Never mind that last year Jake Ganus wasn’t anywhere near Columbia, S.C. on Sept. 13, Jacksonville, Fla. on Nov. 1 or Sanford Stadium on Nov. 29.
He left the field those days victorious with his UAB football team, but the senior transfer inside linebacker is now a member of Georgia’s defense. He can still feel the pain those who were there on those dark days last season remember.
“They lost three games last year and if you look back at all those games I think they could have won all of them,” Ganus said. “That’s three games away from playing in the SEC championship and potentially playing in the playoffs. That’s kind of in the back of our minds. We were just so close. I wasn’t with them last year, but I’m still part of this team. …I feel like if we just work that much harder and do that little extra stuff right we’ll put ourselves in position to have a good fall.”
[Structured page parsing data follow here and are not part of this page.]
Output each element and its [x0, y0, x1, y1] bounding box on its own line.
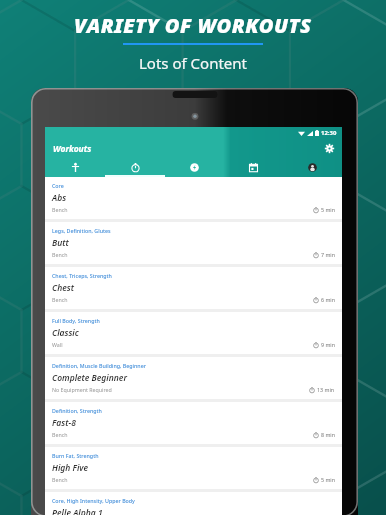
- staticText: 7 min: [321, 251, 335, 258]
- staticText: 12:30: [321, 129, 337, 137]
- button[interactable]: Calendar: [224, 158, 283, 177]
- staticText: Bench: [52, 431, 68, 438]
- button[interactable]: Core: [45, 177, 342, 219]
- staticText: Abs: [52, 192, 67, 204]
- staticText: Core: [52, 182, 64, 189]
- staticText: Classic: [52, 327, 79, 339]
- staticText: 5 min: [321, 476, 335, 483]
- button[interactable]: Core, High Intensity, Upper Body: [45, 492, 342, 515]
- button[interactable]: Legs, Definition, Glutes: [45, 222, 342, 264]
- staticText: Pelle Alpha 1: [52, 507, 103, 515]
- staticText: Chest, Triceps, Strength: [52, 272, 112, 279]
- staticText: Bench: [52, 206, 68, 213]
- staticText: Definition, Strength: [52, 407, 102, 414]
- staticText: VARIETY OF WORKOUTS: [74, 12, 312, 39]
- staticText: Fast-8: [52, 417, 76, 429]
- staticText: No Equipment Required: [52, 386, 112, 393]
- button[interactable]: Profile: [283, 158, 342, 177]
- staticText: Core, High Intensity, Upper Body: [52, 497, 135, 504]
- button[interactable]: Timer: [105, 158, 165, 177]
- staticText: 6 min: [321, 296, 335, 303]
- button[interactable]: Definition, Muscle Building, Beginner: [45, 357, 342, 399]
- staticText: Full Body, Strength: [52, 317, 100, 324]
- button[interactable]: Full Body, Strength: [45, 312, 342, 354]
- staticText: Burn Fat, Strength: [52, 452, 99, 459]
- staticText: Complete Beginner: [52, 372, 127, 384]
- staticText: Bench: [52, 476, 68, 483]
- staticText: Butt: [52, 237, 69, 249]
- staticText: Definition, Muscle Building, Beginner: [52, 362, 146, 369]
- staticText: 8 min: [321, 431, 335, 438]
- button[interactable]: Burn Fat, Strength: [45, 447, 342, 489]
- staticText: Legs, Definition, Glutes: [52, 227, 111, 234]
- staticText: 13 min: [317, 386, 335, 393]
- staticText: Wall: [52, 341, 63, 348]
- staticText: Bench: [52, 296, 68, 303]
- staticText: Workouts: [53, 143, 92, 155]
- button[interactable]: Settings: [322, 141, 337, 156]
- staticText: Lots of Content: [139, 53, 247, 73]
- staticText: Chest: [52, 282, 74, 294]
- button[interactable]: Definition, Strength: [45, 402, 342, 444]
- button[interactable]: Workouts: [165, 158, 224, 177]
- staticText: 5 min: [321, 206, 335, 213]
- staticText: 9 min: [321, 341, 335, 348]
- staticText: Bench: [52, 251, 68, 258]
- button[interactable]: Body: [45, 158, 105, 177]
- button[interactable]: Chest, Triceps, Strength: [45, 267, 342, 309]
- staticText: High Five: [52, 462, 89, 474]
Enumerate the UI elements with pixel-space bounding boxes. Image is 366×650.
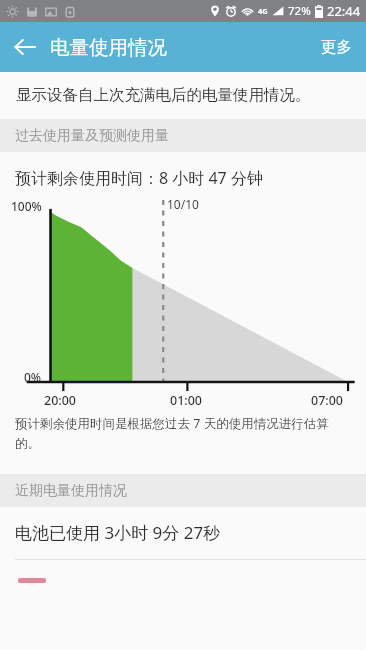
staticText: 01:00 (170, 392, 203, 407)
staticText: 过去使用量及预测使用量 (15, 127, 169, 145)
staticText: 10/10 (167, 196, 199, 212)
staticText: 20:00 (44, 392, 77, 407)
staticText: 22:44 (327, 2, 361, 20)
staticText: 07:00 (311, 392, 344, 407)
staticText: 显示设备自上次充满电后的电量使用情况。 (16, 85, 311, 105)
staticText: 电量使用情况 (50, 35, 167, 60)
staticText: 预计剩余使用时间：8 小时 47 分钟 (15, 167, 263, 189)
button[interactable] (0, 569, 366, 591)
staticText: 近期电量使用情况 (15, 482, 127, 500)
staticText: 更多 (321, 37, 352, 57)
staticText: 电池已使用 3小时 9分 27秒 (15, 521, 221, 544)
staticText: 0% (24, 369, 42, 385)
button[interactable]: 更多 (307, 25, 366, 69)
button[interactable]: Back (7, 29, 43, 65)
staticText: 预计剩余使用时间是根据您过去 7 天的使用情况进行估算的。 (15, 415, 346, 452)
staticText: 4G (258, 6, 268, 16)
staticText: 100% (11, 198, 42, 214)
staticText: 72% (288, 3, 311, 19)
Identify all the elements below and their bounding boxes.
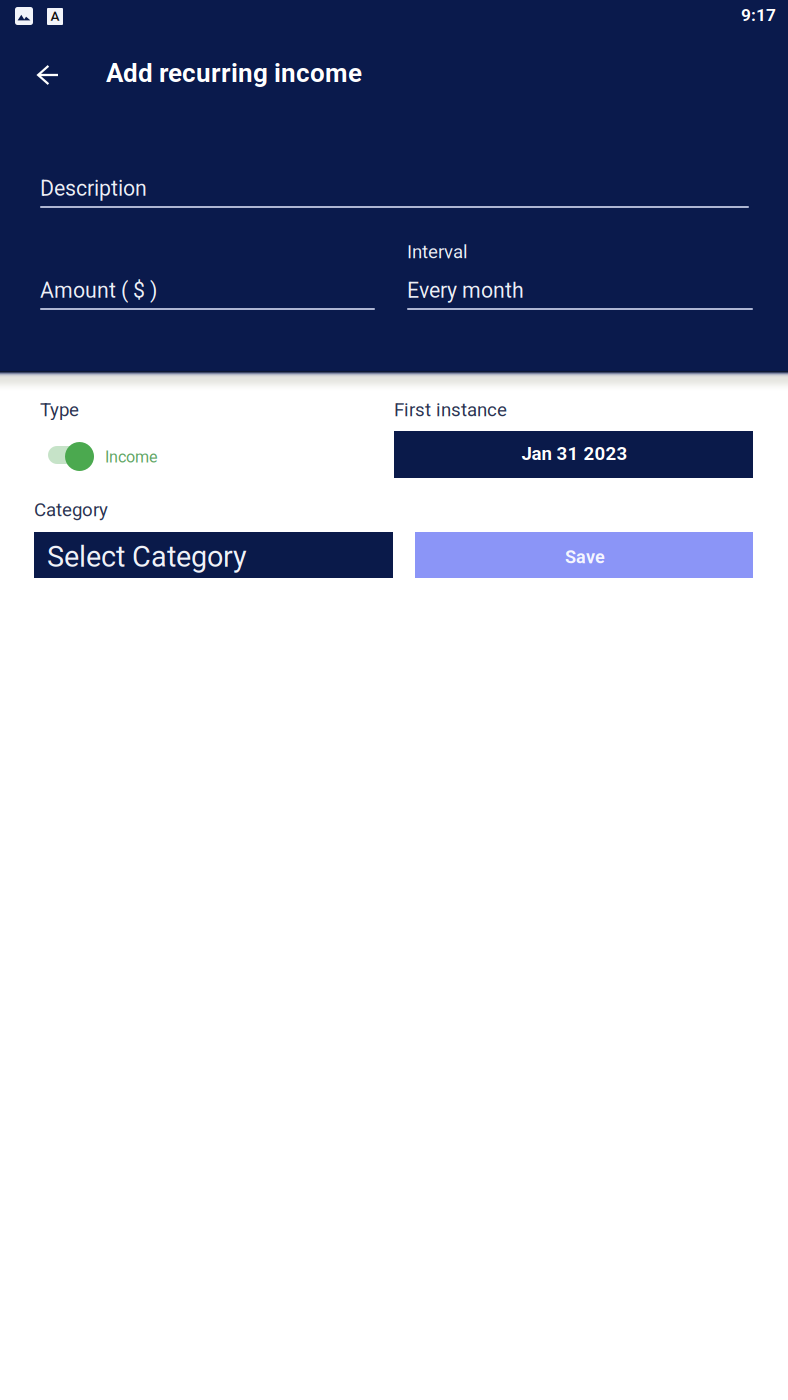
- button[interactable]: Income: [47, 440, 267, 474]
- staticText: A: [50, 8, 60, 24]
- staticText: Add recurring income: [106, 58, 362, 88]
- button[interactable]: Jan 31 2023: [394, 431, 753, 478]
- staticText: Every month: [407, 278, 524, 303]
- staticText: Description: [40, 176, 147, 201]
- staticText: Amount ( $ ): [40, 278, 157, 303]
- staticText: Jan 31 2023: [522, 443, 628, 464]
- staticText: Select Category: [47, 540, 247, 574]
- staticText: Interval: [407, 241, 468, 263]
- button[interactable]: Amount ( $ ): [40, 278, 375, 308]
- button[interactable]: Every month: [407, 278, 753, 308]
- button[interactable]: Description: [40, 176, 749, 206]
- staticText: Income: [105, 448, 158, 466]
- button[interactable]: Back: [22, 49, 74, 101]
- staticText: 9:17: [741, 5, 776, 25]
- staticText: Category: [34, 499, 108, 521]
- button[interactable]: Select Category: [34, 532, 393, 578]
- staticText: First instance: [394, 399, 507, 421]
- staticText: Save: [565, 546, 605, 568]
- staticText: Type: [40, 399, 79, 421]
- button[interactable]: Save: [415, 532, 753, 578]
Georgia’s defense showed much improvement during its 10-3 season. It had games where it looked like a championship defense: a shutout at Missouri, holding Auburn to a touchdown, limiting Arkansas to six first-half points and Louisville to seven.
In Georgia’s three losses, it was a different story: 271 passing yards and three touchdown passes by South Carolina in a 38-35 Gamecocks win, 418 rushing yards allowed to Florida in a 38-20 Gators steamrolling and 399 rushing yards allowed to Georgia Tech in a 30-24 overtime loss.
“There are certain games that we didn’t show up, didn’t really play the way played in other games,” outside linebacker Jordan Jenkins said. “That’s inconsistency and that’s something we can’t have if we want to go where we want to go. ...You can’t take a game off. You just can’t do it.”
Second-year defensive coordinator Jeremy Pruitt said finding that consistency is a focus, “doing it over and over and over again. There were some times last year that we played the way we want to play, but there were some times in the year we were kind of like a roller coaster. We’ve got to fix that.”
The biggest dip in the roller coaster came in Jacksonville against Florida. Jenkins said Georgia didn’t respect Florida like it should have. The Gators were having a down season and the Bulldogs hoped that star tailback Todd Gurley would return from suspension, which didn’t happen.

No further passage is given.